On 11/09/2012 3:30 AM, hovavo wrote:
> Thanks for the answer Matt.
> I am no big expert on GAE nor Whoosh, but i do have big interest in
> making this work.
> So i guess i am that person...
Cool! Please clone/pull the latest repo and take a look at the current
BlobProperty implementation in src/whoosh/filedb/gae.py.
The current implementation loads the entire property into memory using
BytesIO. Hopefully the Blobstore API provides a more file-like access.
I've added docstrings for the base Storage class in
src/whoosh/filedb/filestore.py, so hopefully it's fairly
straightforward. Anything you need to know about the Whoosh side, let me
know.
Also, your new storage class should have the following class attribute:
supports_mmap = False
> But as for my other half of me question -
> Does it sound right to you that i am hitting the 1MB limit after indexing such small data set?
> It currently happens after around 1500 extremely short documents.

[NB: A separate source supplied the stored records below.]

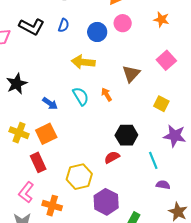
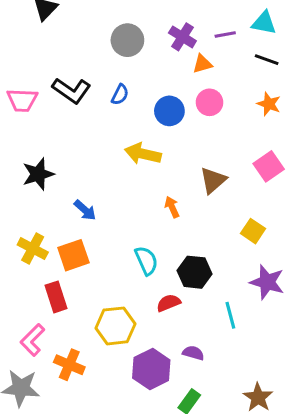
cyan semicircle: (81, 96) -> (146, 261), moved
purple semicircle: (163, 185) -> (193, 353), moved

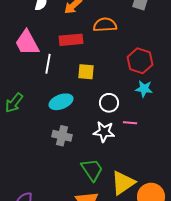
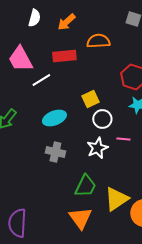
white line: (48, 64) -> (41, 80), turned 48
yellow square: (86, 72) -> (90, 99), moved, turned -30
white star: (104, 132) -> (97, 148), turned -30
green trapezoid: (92, 170) -> (85, 186), turned 60

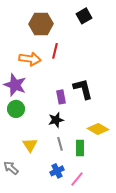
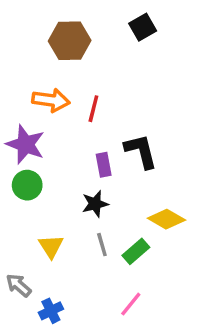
red line: (55, 51) -> (93, 109), moved
green rectangle: (80, 148) -> (136, 251), turned 49
blue cross: (57, 171) -> (51, 311), moved

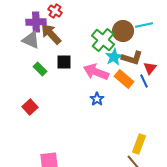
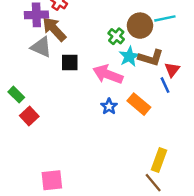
gray triangle: (31, 40) -> (41, 47), moved
green cross: (103, 40) -> (116, 36), size x0.6
green rectangle: (40, 69) -> (16, 95), moved
orange rectangle: (124, 79) -> (139, 104), moved

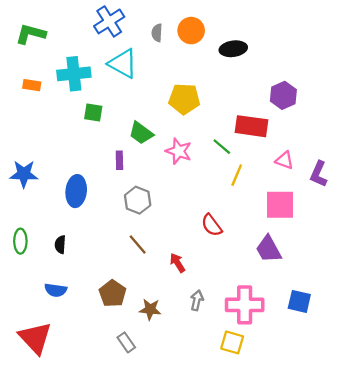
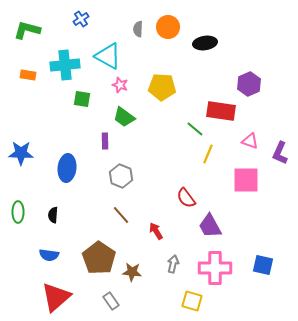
blue cross: (109, 21) -> (81, 19), moved, size x0.6
pink star: (179, 151) -> (120, 85), moved, size x0.7
purple trapezoid: (269, 249) -> (210, 226), moved
brown pentagon: (113, 293) -> (99, 258), size x1.4
red triangle: (35, 338) -> (56, 297), moved, turned 32
yellow square: (232, 342) -> (192, 301), moved

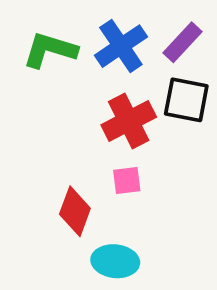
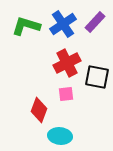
black square: (186, 100) -> (97, 77), moved

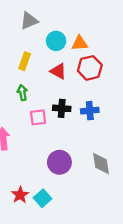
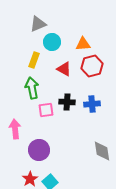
cyan circle: (56, 41) -> (52, 42), moved
green arrow: (22, 93) -> (32, 88), size x1.5
purple circle: (59, 162) -> (39, 150), moved

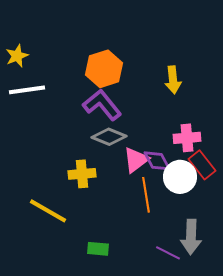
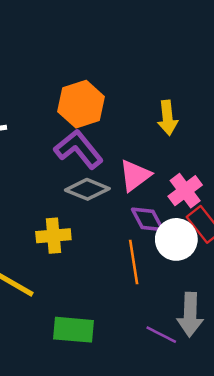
pink cross: (187, 138) -> (185, 191), turned -32
pink triangle: (136, 160) -> (135, 176), moved
green rectangle: (98, 249) -> (74, 330), size x1.5

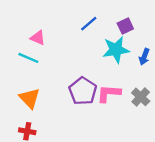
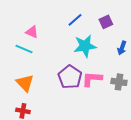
cyan star: (116, 50) -> (85, 46), moved
gray cross: (141, 97) -> (119, 82), turned -35

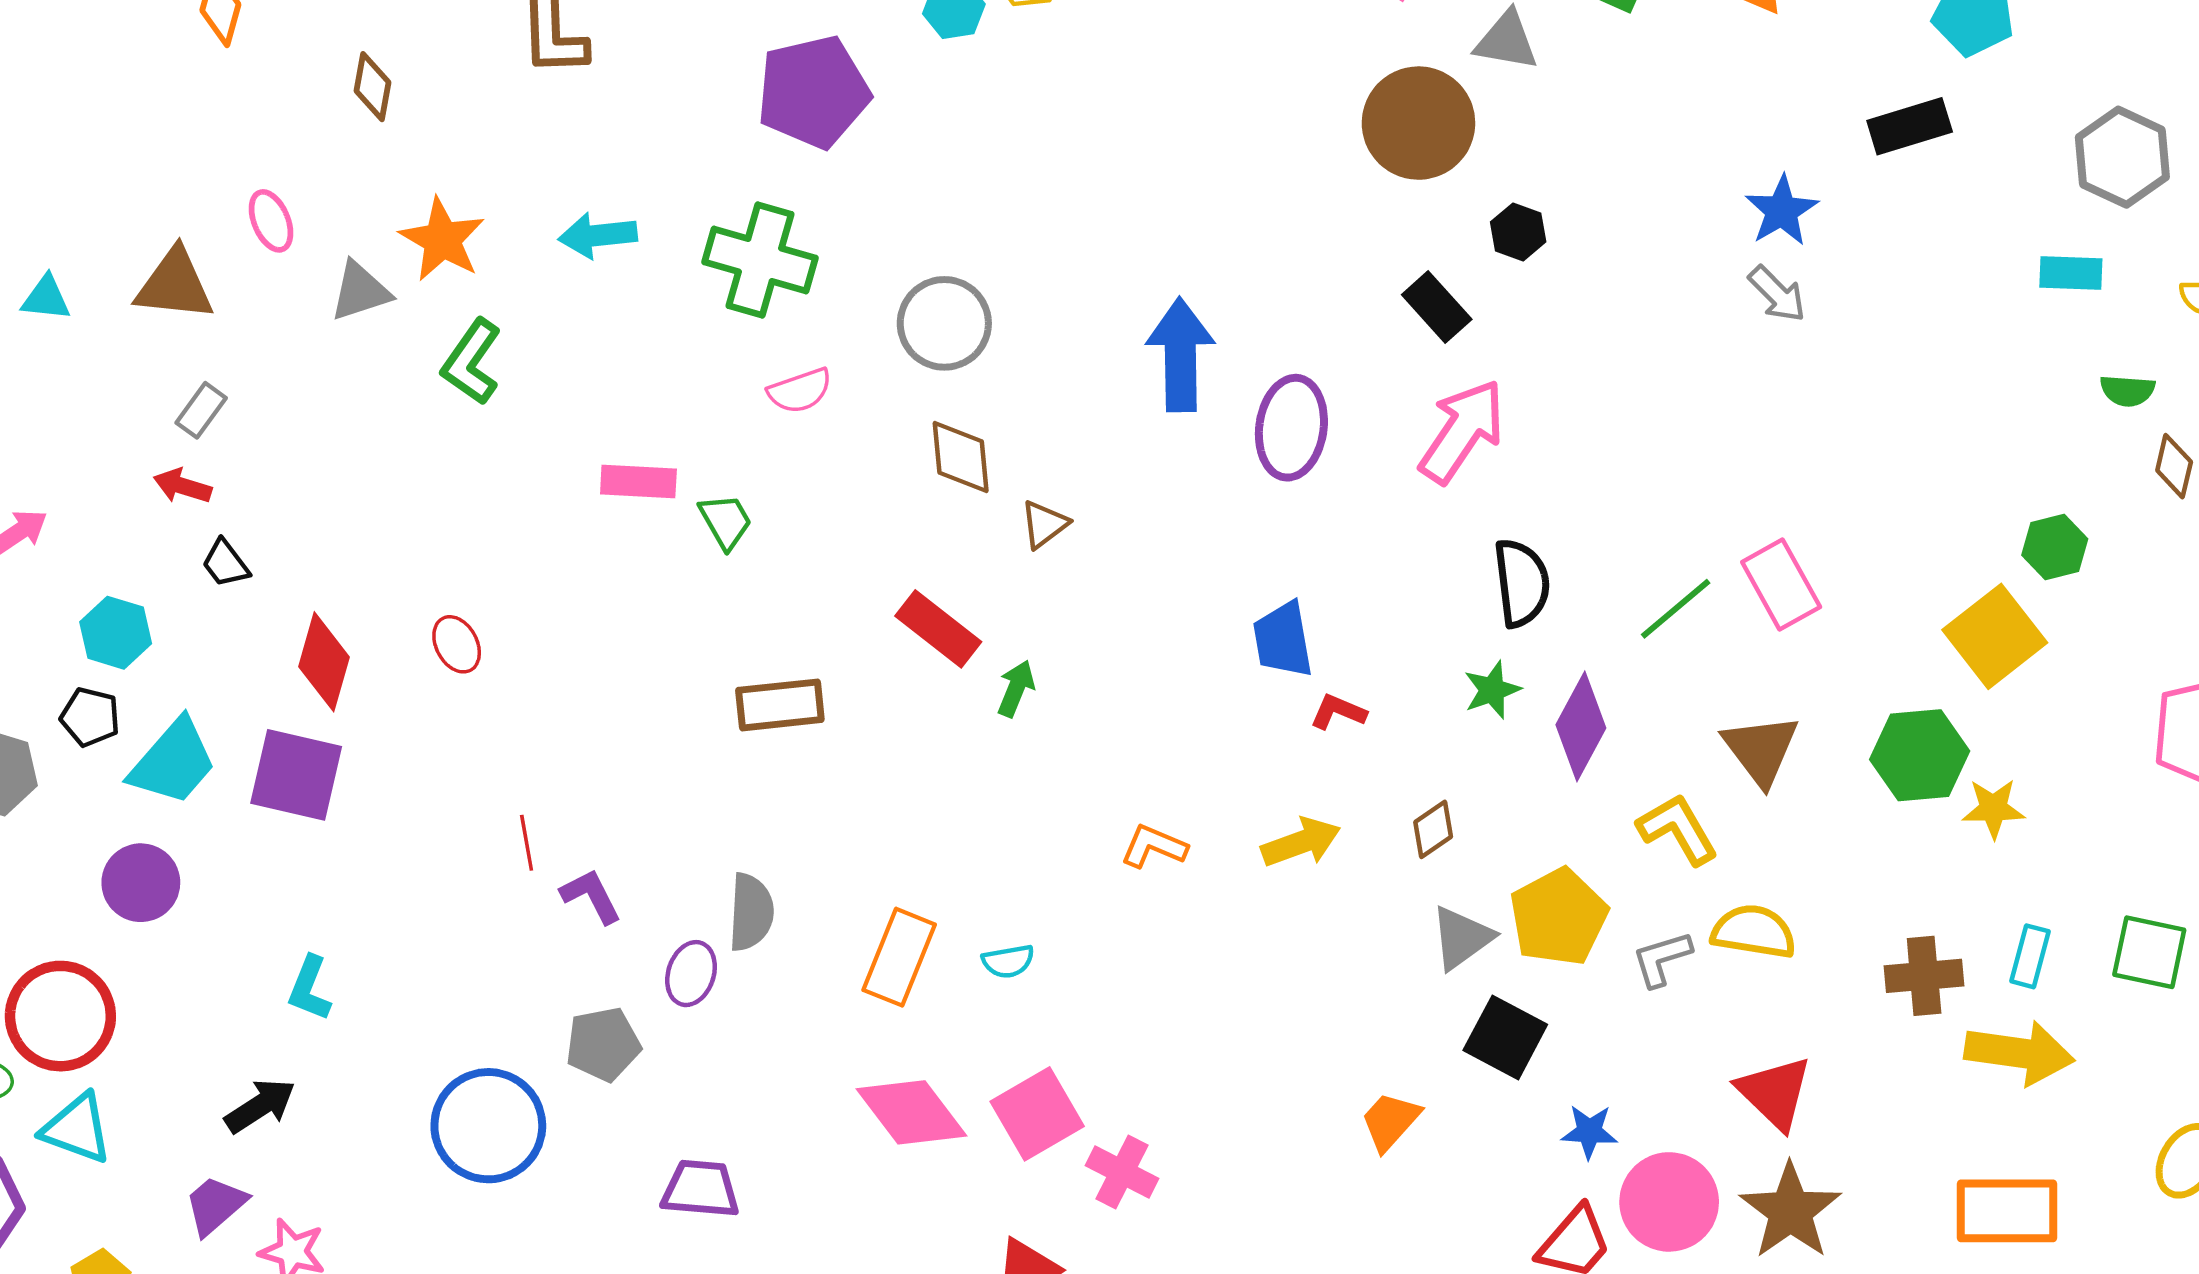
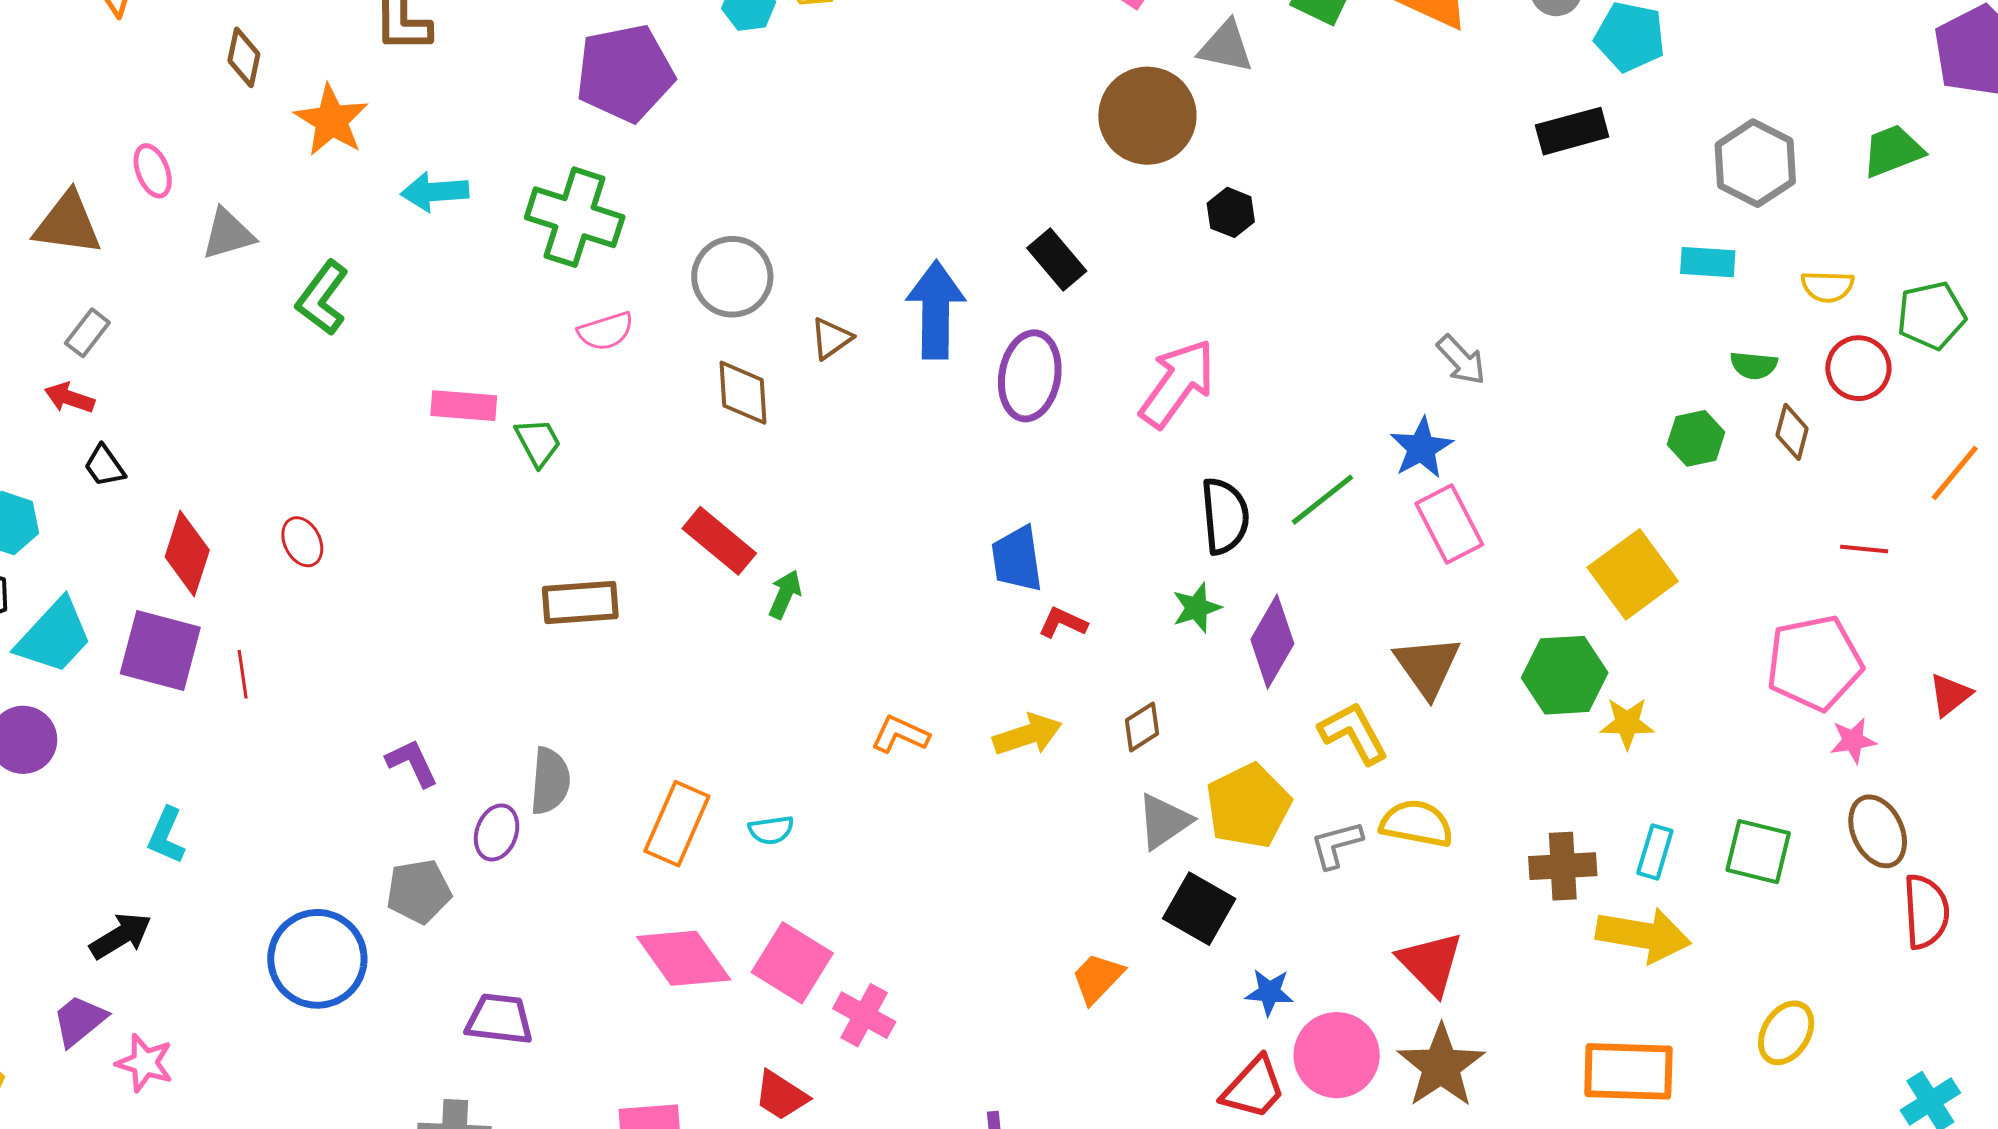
blue star: (1782, 211) -> (1421, 448), moved
orange star: (442, 240) -> (331, 120), moved
gray arrow: (1777, 294) -> (1461, 360), moved
black rectangle: (1437, 307) -> (1057, 260), moved
brown triangle: (1044, 524) -> (831, 338), moved
green hexagon: (2055, 547) -> (1696, 438), moved
green line: (1676, 609) -> (1322, 500), moved
red line: (527, 843) -> (243, 674), moved
pink square: (1037, 1114) -> (792, 963), turned -30

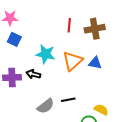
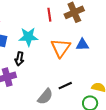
cyan star: (45, 54) -> (28, 37), moved
black arrow: (33, 74) -> (19, 59), moved, turned -80

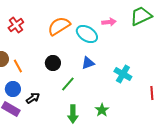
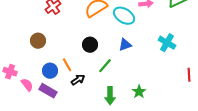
orange line: (18, 66) -> (67, 65), moved
cyan cross: (123, 74) -> (167, 43), moved
black arrow: (33, 98) -> (78, 80), moved

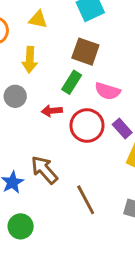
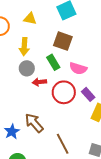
green rectangle: (72, 82) -> (53, 62), turned -63
gray circle: (15, 96) -> (27, 68), moved

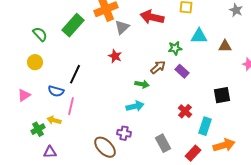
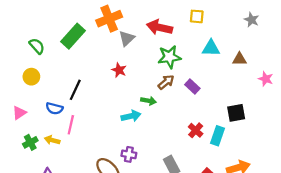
green star: (175, 48) -> (169, 57), moved, size x1.5
cyan arrow: (135, 106) -> (131, 116), moved
cyan rectangle: (205, 126) -> (218, 136), moved
green cross: (38, 129) -> (30, 142), moved

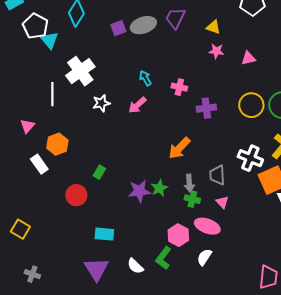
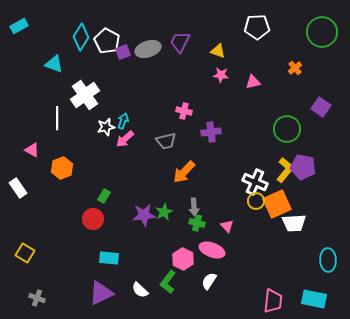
white pentagon: (35, 26) -> (107, 41), moved
cyan triangle: (49, 40) -> (54, 64), turned -30
cyan arrow: (145, 78) -> (123, 121), moved, turned 49
pink arrow: (137, 105) -> (125, 139), moved
yellow circle: (251, 105) -> (256, 201), moved, size x0.7
pink triangle: (27, 126) -> (32, 150), turned -42
white rectangle: (39, 164) -> (18, 188), moved
gray trapezoid: (217, 175) -> (166, 141), moved, turned -100
red circle: (76, 195) -> (93, 219), moved
purple triangle: (96, 269) -> (101, 293), turned 36

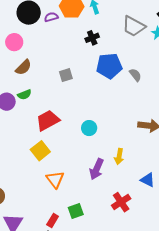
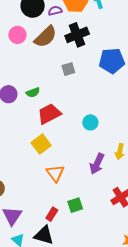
black cross: (92, 38) -> (77, 35), moved, size x1.6
brown semicircle: (23, 67) -> (45, 37), moved, size x1.4
green semicircle: (24, 95) -> (33, 92), moved

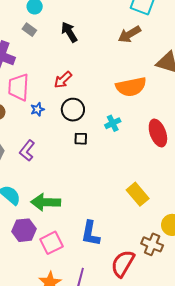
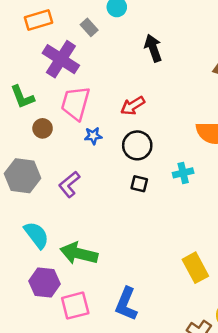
gray rectangle: (29, 30) -> (89, 27), moved

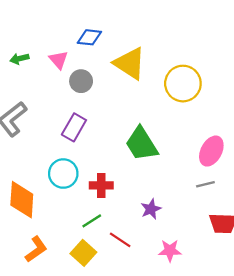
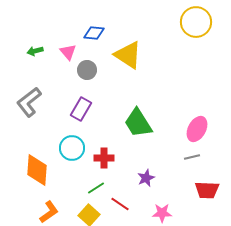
yellow circle: (183, 84) -> (196, 22), moved

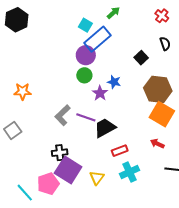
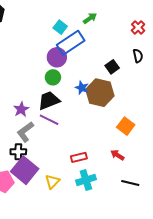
brown hexagon: (158, 89) -> (100, 93), moved
purple star: (100, 93) -> (21, 109), moved
orange square: (162, 114) -> (126, 126), size x0.7
gray L-shape: (63, 115) -> (25, 132), moved
black trapezoid: (105, 128) -> (49, 100), moved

It sounds odd, but I'd have to try the data to see. It might have
something to do with the new "compound segment" format, where Whoosh
writes separate files and then combines them into a single file, then
deletes the original files. If you're using the default branch of the
repo, you can try opening a writer with the compound=False keyword arg
to prevent this, e.g.:
w = myindex.writer(compound=False)
Cheers,
Matt